= Sheldon Gang =

Criminal gang in Chicago, Illinois, U.S.

The Sheldon Gang was a Chicago criminal gang during the early years of Prohibition known for being the main rivals of the Saltis-McErlane Gang and the Southside O'Donnell Brothers. The gang's primary activities included bootlegging and hijacking of trucks and alcohol shipments.

==History==

The gang was founded by Ralph Sheldon in the months following the passage of the Volstead Act and it quickly became one of major liquor suppliers in Chicago's Southwest Side as well as a main supplier to Al Capone. The gang maintained an uneasy truce with the other rival gangs, until 1923, when a brief gang war broke out between the Sheldon Gang and the Southside O'Donnells until O'Donnell leader Edward O'Donnell was forced to leave Chicago after being severely wounded, by Frank McErlane, during a drive-by shooting on September 25, 1925.

Once the O'Donnells were eliminated, the Saltis-McErlane Gang, former allies of the Sheldon Gang, continued attacking the Sheldon Gang and by April of the following year the gang had lost their two top distributors, Frank DeLaurentis and John Tucillo. In October, a general amnesty had been ordered between Al Capone's Chicago Outfit and Bugs Moran's North Side Gang. However on December 30 Sheldon Gang member Hillory Clements was killed by the Saltis-McErlane Gang and in retaliation the Sheldon Gang killed Saltis gunmen Charlie Hubacek and Frank Koncil on March 11, 1927.

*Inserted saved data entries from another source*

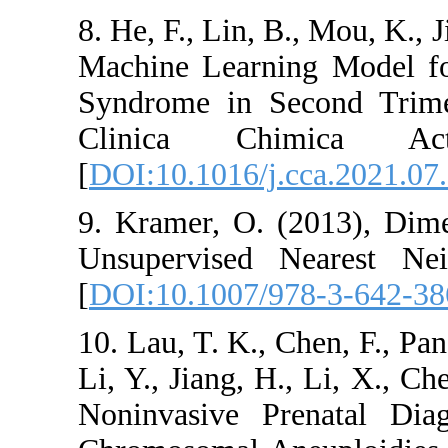
8. He, F., Lin, B.,
Machine Learning
Syndrome in Seco
Clinica Chi
[
DOI:10.1016/j.cc
9. Kramer, O. (2
Unsupervised Ne
[
DOI:10.1007/97
10. Lau, T. K., Che
Li, Y., Jiang, H.,
Noninvasive Pre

Joe Saltis soon went to Capone who, in exchange for a large percentage of his profits, would negotiate peace between the two. During the later years of Prohibition the Sheldon Gang was suspected of supplying liquor to Capone rival Bugs Moran's North Side Gang. In the closing days of Prohibition and with the emergence of Lucky Luciano's National Crime Syndicate the Sheldon Gang, like most of the remaining bootlegging gangs, were absorbed into the syndicate by 1932.

Sometime in the 1930s, the Sheldons dropped a bomb from an airplane into an ice cream store, in Creve Coeur, Illinois.